* [What is expected]: The result should be the full listing copied exactly, with no pictures in it.

* [Extracted entries]:

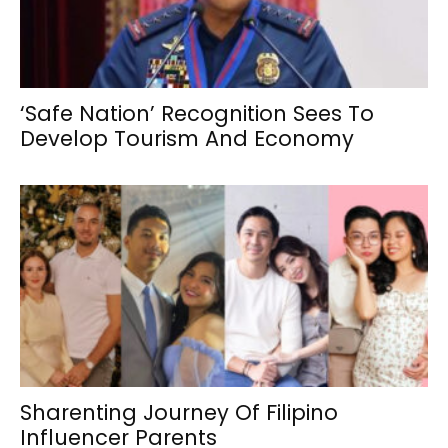
‘Safe Nation’ Recognition Sees To
Develop Tourism And Economy
Sharenting Journey Of Filipino
Influencer Parents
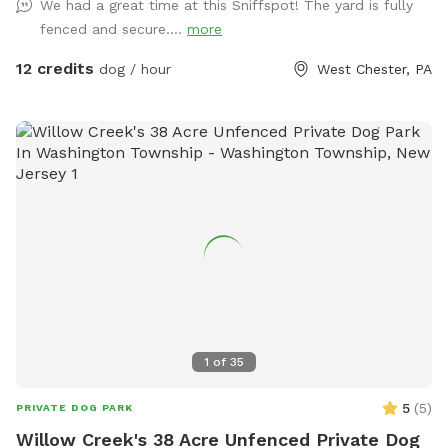
We had a great time at this Sniffspot! The yard is fully
too upon request! Cool off with our doggie pool, ideal for a
fenced and secure....
more
refreshing splash on warm days. Relax and unwind with
comfortable seating areas while your furry friend enjoys their
12 credits
dog / hour
West Chester, PA
adventure. With open space, shade, and a peaceful
suburban setting, our yard is the ultimate spot for fun, frolic,
and quality time with your dog. Book today for a tail-
wagging good time!
1
of
35
5
(
5
)
PRIVATE DOG PARK
Willow Creek's 38 Acre Unfenced Private Dog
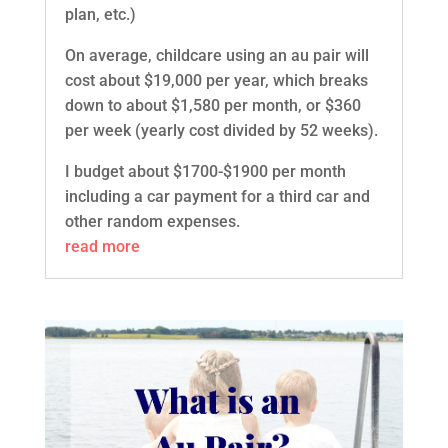
plan, etc.)
On average, childcare using an au pair will
cost about $19,000 per year, which breaks
down to about $1,580 per month, or $360
per week (yearly cost divided by 52 weeks).
I budget about $1700-$1900 per month
including a car payment for a third car and
other random expenses.
read more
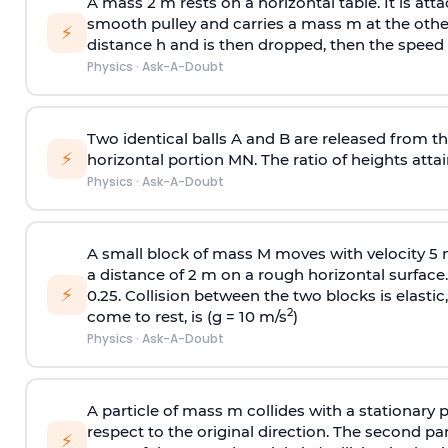
A mass 2 m rests on a horizontal table. It is att
smooth pulley and carries a mass m at the other 
⚡
distance h and is then dropped, then the speed
Physics
·
Ask-A-Doubt
Two identical balls A and B are released from the
⚡
horizontal portion MN. The ratio of heights attain
Physics
·
Ask-A-Doubt
A small block of mass M moves with velocity 5
a distance of 2 m on a rough horizontal surface.
⚡
0.25. Collision between the two blocks is elast
2
come to rest, is (g = 10 m/s
)
Physics
·
Ask-A-Doubt
A particle of mass m collides with a stationary 
respect to the original direction. The second part
⚡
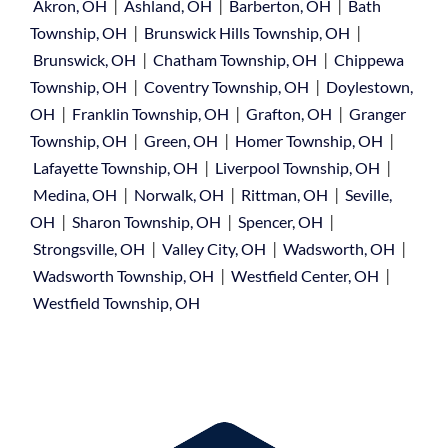
|
|
|
Akron, OH
Ashland, OH
Barberton, OH
Bath
|
|
Township, OH
Brunswick Hills Township, OH
|
|
Brunswick, OH
Chatham Township, OH
Chippewa
|
|
Township, OH
Coventry Township, OH
Doylestown,
|
|
|
OH
Franklin Township, OH
Grafton, OH
Granger
|
|
|
Township, OH
Green, OH
Homer Township, OH
|
|
Lafayette Township, OH
Liverpool Township, OH
|
|
|
Medina, OH
Norwalk, OH
Rittman, OH
Seville,
|
|
|
OH
Sharon Township, OH
Spencer, OH
|
|
|
Strongsville, OH
Valley City, OH
Wadsworth, OH
|
|
Wadsworth Township, OH
Westfield Center, OH
Westfield Township, OH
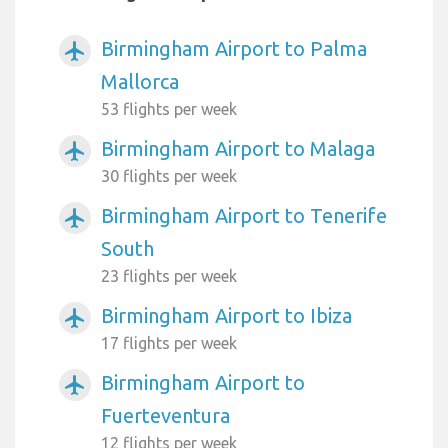
Birmingham Airport to Palma
airplanemode_active
Mallorca
53 flights per week
Birmingham Airport to Malaga
airplanemode_active
30 flights per week
Birmingham Airport to Tenerife
airplanemode_active
South
23 flights per week
Birmingham Airport to Ibiza
airplanemode_active
17 flights per week
Birmingham Airport to
airplanemode_active
Fuerteventura
12 flights per week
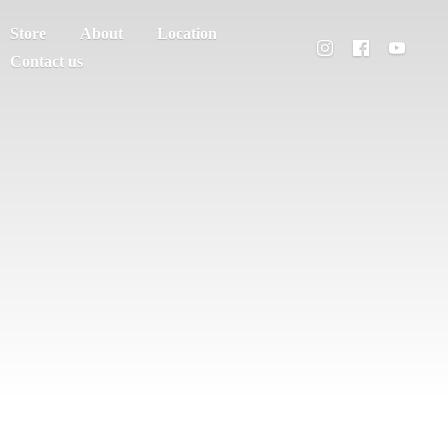
Store
About
Location
Contact us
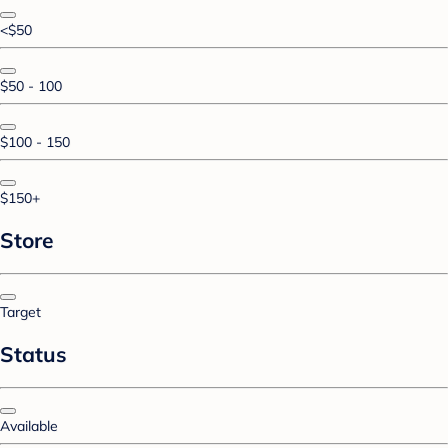
<$50
$50 - 100
$100 - 150
$150+
Store
Target
Status
Available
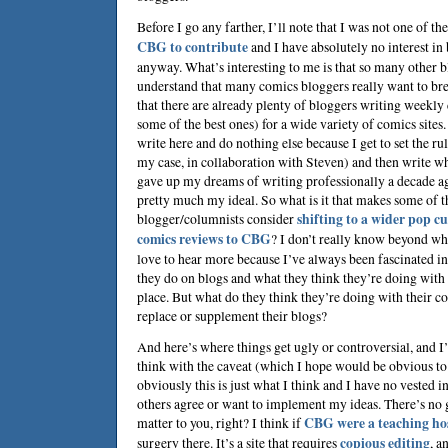
Before I go any farther, I’ll note that I was not one of 
CBG to contribute
and I have absolutely no interest i
anyway. What’s interesting to me is that so many other bl
understand that many comics bloggers really want to br
that there are already plenty of bloggers writing weekl
some of the best ones) for a wide variety of comics sites
write here and do nothing else because I get to set the ru
my case, in collaboration with
Steven
) and then write wh
gave up my dreams of writing professionally a decade ago
pretty much my ideal. So what is it that makes some of 
blogger/columnists consider
shifting to a wider pop cu
comics reviews to CBG
? I don’t really know beyond wha
love to hear more because I’ve always been fascinated i
they do on blogs and what they think they’re doing with t
place. But what do they think they’re doing with their 
replace or supplement their blogs?
And here’s where things get ugly or controversial, and I
think with the caveat (which I hope would be obvious to
obviously this is just what I think and I have no vested i
others agree or want to implement my ideas. There’s no 
matter to you, right? I think if
CBG were a teaching ho
surgery there. It’s a site that requires
copious editing
, a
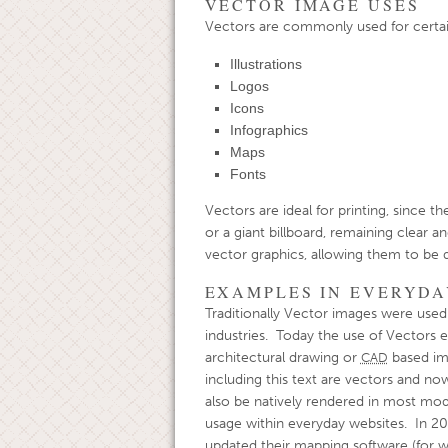
VECTOR IMAGE USES
Vectors are commonly used for certain
Illustrations
Logos
Icons
Infographics
Maps
Fonts
Vectors are ideal for printing, since t
or a giant billboard, remaining clear a
vector graphics, allowing them to be d
EXAMPLES IN EVERYDA
Traditionally Vector images were used 
industries. Today the use of Vectors 
architectural drawing or
based im
CAD
including this text are vectors and n
also be natively rendered in most mo
usage within everyday websites. In 2
updated their mapping software (for w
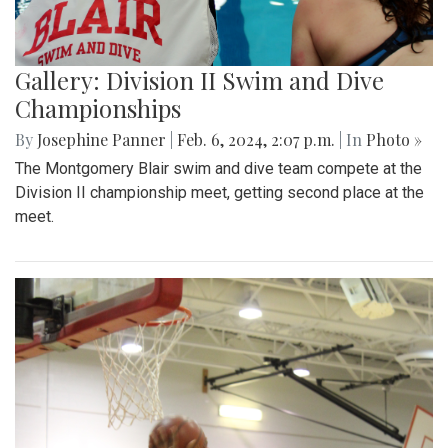
Gallery: Division II Swim and Dive
Championships
By
Josephine Panner
|
Feb. 6, 2024, 2:07 p.m.
| In
Photo »
The Montgomery Blair swim and dive team compete at the
Division II championship meet, getting second place at the
meet.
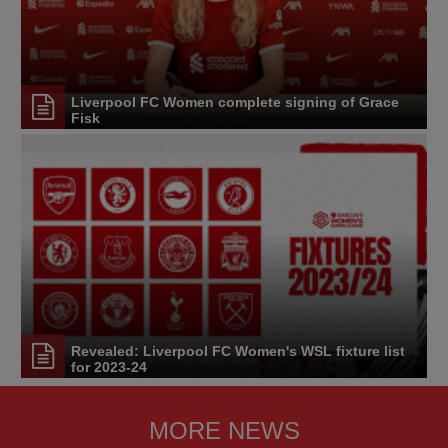
Liverpool FC Women complete signing of Grace
Fisk
Revealed: Liverpool FC Women's WSL fixture list
for 2023-24
MORE NEWS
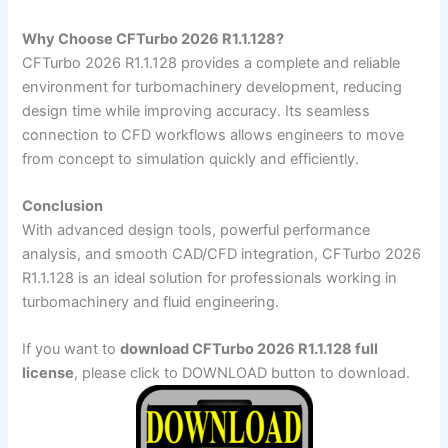
Why Choose CFTurbo 2026 R1.1.128?
CFTurbo 2026 R1.1.128 provides a complete and reliable
environment for turbomachinery development, reducing
design time while improving accuracy. Its seamless
connection to CFD workflows allows engineers to move
from concept to simulation quickly and efficiently.
Conclusion
With advanced design tools, powerful performance
analysis, and smooth CAD/CFD integration, CFTurbo 2026
R1.1.128 is an ideal solution for professionals working in
turbomachinery and fluid engineering.
If you want to
download CFTurbo 2026 R1.1.128 full
license
, please click to DOWNLOAD button to download.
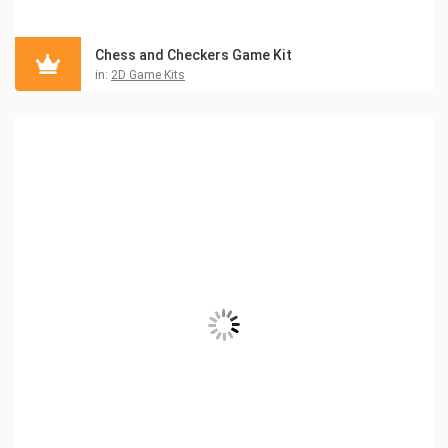
Chess and Checkers Game Kit
in:
2D Game Kits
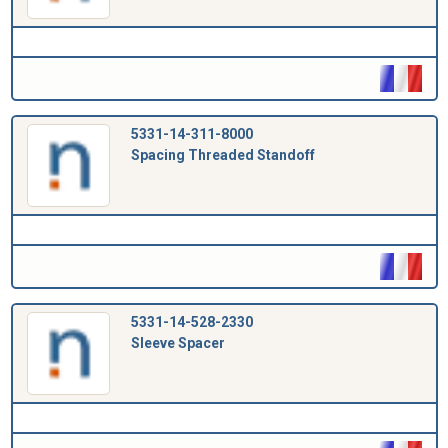
5331-14-311-8000
Spacing Threaded Standoff
5331-14-528-2330
Sleeve Spacer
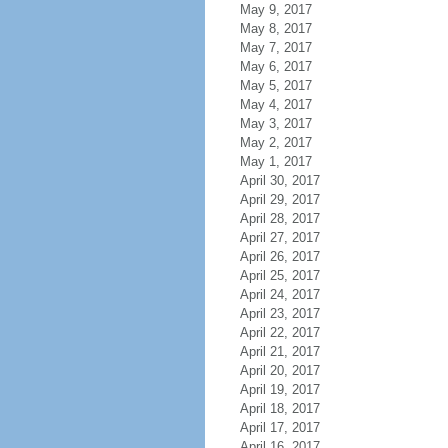
May 9, 2017
May 8, 2017
May 7, 2017
May 6, 2017
May 5, 2017
May 4, 2017
May 3, 2017
May 2, 2017
May 1, 2017
April 30, 2017
April 29, 2017
April 28, 2017
April 27, 2017
April 26, 2017
April 25, 2017
April 24, 2017
April 23, 2017
April 22, 2017
April 21, 2017
April 20, 2017
April 19, 2017
April 18, 2017
April 17, 2017
April 16, 2017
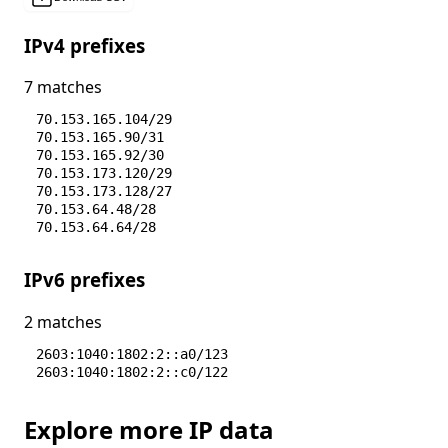
IPv4 prefixes
7 matches
70.153.165.104/29
70.153.165.90/31
70.153.165.92/30
70.153.173.120/29
70.153.173.128/27
70.153.64.48/28
70.153.64.64/28
IPv6 prefixes
2 matches
2603:1040:1802:2::a0/123
2603:1040:1802:2::c0/122
Explore more IP data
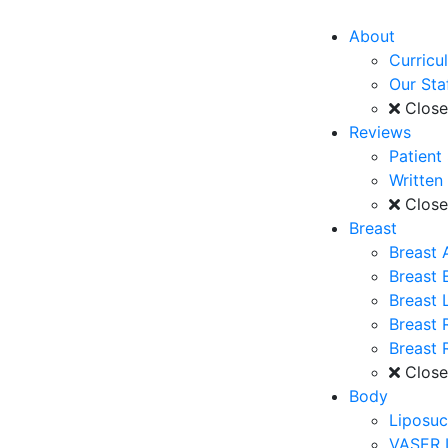
About
Curricu
Our Sta
Clos
Reviews
Patient
Written
Clos
Breast
Breast 
Breast
Breast L
Breast 
Breast 
Clos
Body
Liposuc
VASER 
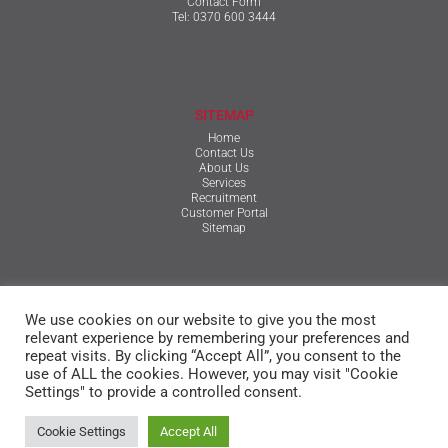
Contact Form
Tel:
0370 600 3444
SITEMAP
Home
Contact Us
About Us
Services
Recruitment
Customer Portal
Sitemap
TERMS & CONDITIONS
We use cookies on our website to give you the most
Qualifications, Certification, Policies & Reports
Terms & Conditions
relevant experience by remembering your preferences and
Privacy Policy
repeat visits. By clicking “Accept All”, you consent to the
Cookie Policy
use of ALL the cookies. However, you may visit "Cookie
Settings" to provide a controlled consent.
© The Mansfield Group
Cookie Settings
Accept All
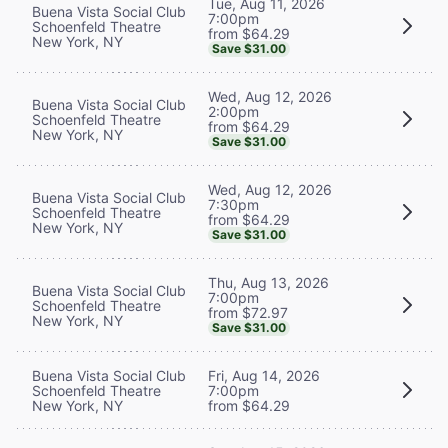
Tue, Aug 11, 2026
Buena Vista Social Club
7:00pm
Schoenfeld Theatre
from $64.29
New York, NY
Save $31.00
Wed, Aug 12, 2026
Buena Vista Social Club
2:00pm
Schoenfeld Theatre
from $64.29
New York, NY
Save $31.00
Wed, Aug 12, 2026
Buena Vista Social Club
7:30pm
Schoenfeld Theatre
from $64.29
New York, NY
Save $31.00
Thu, Aug 13, 2026
Buena Vista Social Club
7:00pm
Schoenfeld Theatre
from $72.97
New York, NY
Save $31.00
Buena Vista Social Club
Fri, Aug 14, 2026
Schoenfeld Theatre
7:00pm
New York, NY
from $64.29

* [Reply]:
‘Safe Nation’ Recognition Sees To
Develop Tourism And Economy
Sharenting Journey Of Filipino
Influencer Parents
We had a great time at this Sniffspot! The yard is fully
too upon request! Cool off with our doggie pool, ideal for a
fenced and secure....
more
refreshing splash on warm days. Relax and unwind with
comfortable seating areas while your furry friend enjoys their
12 credits
dog / hour
West Chester, PA
adventure. With open space, shade, and a peaceful
suburban setting, our yard is the ultimate spot for fun, frolic,
and quality time with your dog. Book today for a tail-
wagging good time!
1
of
35
5
(
5
)
PRIVATE DOG PARK
Willow Creek's 38 Acre Unfenced Private Dog
plan, etc.)
On average, childcare using an au pair will
cost about $19,000 per year, which breaks
down to about $1,580 per month, or $360
per week (yearly cost divided by 52 weeks).
I budget about $1700-$1900 per month
including a car payment for a third car and
other random expenses.
read more
A mass 2 m rests on a horizontal table. It is att
smooth pulley and carries a mass m at the other 
⚡
distance h and is then dropped, then the speed
Physics
·
Ask-A-Doubt
Two identical balls A and B are released from the
⚡
horizontal portion MN. The ratio of heights attain
Physics
·
Ask-A-Doubt
A small block of mass M moves with velocity 5
a distance of 2 m on a rough horizontal surface.
⚡
0.25. Collision between the two blocks is elast
2
come to rest, is (g = 10 m/s
)
Physics
·
Ask-A-Doubt
A particle of mass m collides with a stationary 
respect to the original direction. The second part
⚡
|
|
|
Akron, OH
Ashland, OH
Barberton, OH
Bath
|
|
Township, OH
Brunswick Hills Township, OH
|
|
Brunswick, OH
Chatham Township, OH
Chippewa
|
|
Township, OH
Coventry Township, OH
Doylestown,
|
|
|
OH
Franklin Township, OH
Grafton, OH
Granger
|
|
|
Township, OH
Green, OH
Homer Township, OH
|
|
Lafayette Township, OH
Liverpool Township, OH
|
|
|
Medina, OH
Norwalk, OH
Rittman, OH
Seville,
|
|
|
OH
Sharon Township, OH
Spencer, OH
|
|
|
Strongsville, OH
Valley City, OH
Wadsworth, OH
|
|
Wadsworth Township, OH
Westfield Center, OH
Westfield Township, OH
Birmingham Airport to Palma
airplanemode_active
Mallorca
53 flights per week
Birmingham Airport to Malaga
airplanemode_active
30 flights per week
Birmingham Airport to Tenerife
airplanemode_active
South
23 flights per week
Birmingham Airport to Ibiza
airplanemode_active
17 flights per week
Birmingham Airport to
airplanemode_active
Fuerteventura
12 flights per week
Store
About
Location
Contact us
<$50
$50 - 100
$100 - 150
$150+
Store
Target
Status
Available
Before I go any farther, I’ll note that I was not one of 
CBG to contribute
and I have absolutely no interest i
anyway. What’s interesting to me is that so many other bl
understand that many comics bloggers really want to br
that there are already plenty of bloggers writing weekl
some of the best ones) for a wide variety of comics sites
write here and do nothing else because I get to set the ru
my case, in collaboration with
Steven
) and then write wh
gave up my dreams of writing professionally a decade ago
pretty much my ideal. So what is it that makes some of 
blogger/columnists consider
shifting to a wider pop cu
comics reviews to CBG
? I don’t really know beyond wha
love to hear more because I’ve always been fascinated i
they do on blogs and what they think they’re doing with t
place. But what do they think they’re doing with their 
replace or supplement their blogs?
And here’s where things get ugly or controversial, and I
think with the caveat (which I hope would be obvious to
obviously this is just what I think and I have no vested i
others agree or want to implement my ideas. There’s no 
matter to you, right? I think if
CBG were a teaching ho
surgery there. It’s a site that requires
copious editing
, a
VECTOR IMAGE USES
Vectors are commonly used for certain
Illustrations
Logos
Icons
Infographics
Maps
Fonts
Vectors are ideal for printing, since t
or a giant billboard, remaining clear a
vector graphics, allowing them to be d
EXAMPLES IN EVERYDA
Traditionally Vector images were used 
industries. Today the use of Vectors 
architectural drawing or
based im
CAD
including this text are vectors and n
also be natively rendered in most mo
usage within everyday websites. In 2
updated their mapping software (for w
Gallery: Division II Swim and Dive
Championships
By
Josephine Panner
|
Feb. 6, 2024, 2:07 p.m.
| In
Photo »
The Montgomery Blair swim and dive team compete at the
Division II championship meet, getting second place at the
meet.
Liverpool FC Women complete signing of Grace
Fisk
Revealed: Liverpool FC Women's WSL fixture list
for 2023-24
MORE NEWS
Why Choose CFTurbo 2026 R1.1.128?
CFTurbo 2026 R1.1.128 provides a complete and reliable
environment for turbomachinery development, reducing
design time while improving accuracy. Its seamless
connection to CFD workflows allows engineers to move
from concept to simulation quickly and efficiently.
Conclusion
With advanced design tools, powerful performance
analysis, and smooth CAD/CFD integration, CFTurbo 2026
R1.1.128 is an ideal solution for professionals working in
turbomachinery and fluid engineering.
If you want to
download CFTurbo 2026 R1.1.128 full
license
, please click to DOWNLOAD button to download.
Chess and Checkers Game Kit
in:
2D Game Kits
5331-14-311-8000
Spacing Threaded Standoff
5331-14-528-2330
Sleeve Spacer
May 9, 2017
May 8, 2017
May 7, 2017
May 6, 2017
May 5, 2017
May 4, 2017
May 3, 2017
May 2, 2017
May 1, 2017
April 30, 2017
April 29, 2017
April 28, 2017
April 27, 2017
April 26, 2017
April 25, 2017
April 24, 2017
April 23, 2017
April 22, 2017
April 21, 2017
April 20, 2017
April 19, 2017
April 18, 2017
April 17, 2017
April 16, 2017
IPv4 prefixes
7 matches
70.153.165.104/29
70.153.165.90/31
70.153.165.92/30
70.153.173.120/29
70.153.173.128/27
70.153.64.48/28
70.153.64.64/28
IPv6 prefixes
2 matches
2603:1040:1802:2::a0/123
2603:1040:1802:2::c0/122
Explore more IP data
About
Curricu
Our Sta
Clos
Reviews
Patient
Written
Clos
Breast
Breast 
Breast
Breast L
Breast 
Breast 
Clos
Body
Liposuc
VASER 
Contact Form
Tel:
0370 600 3444
SITEMAP
Home
Contact Us
About Us
Services
Recruitment
Customer Portal
Sitemap
TERMS & CONDITIONS
We use cookies on our website to give you the most
Qualifications, Certification, Policies & Reports
Terms & Conditions
relevant experience by remembering your preferences and
Privacy Policy
repeat visits. By clicking “Accept All”, you consent to the
Cookie Policy
use of ALL the cookies. However, you may visit "Cookie
Settings" to provide a controlled consent.
© The Mansfield Group
Cookie Settings
Accept All
Tue, Aug 11, 2026
Buena Vista Social Club
7:00pm
Schoenfeld Theatre
from $64.29
New York, NY
Save $31.00
Wed, Aug 12, 2026
Buena Vista Social Club
2:00pm
Schoenfeld Theatre
from $64.29
New York, NY
Save $31.00
Wed, Aug 12, 2026
Buena Vista Social Club
7:30pm
Schoenfeld Theatre
from $64.29
New York, NY
Save $31.00
Thu, Aug 13, 2026
Buena Vista Social Club
7:00pm
Schoenfeld Theatre
from $72.97
New York, NY
Save $31.00
Buena Vista Social Club
Fri, Aug 14, 2026
Schoenfeld Theatre
7:00pm
New York, NY
from $64.29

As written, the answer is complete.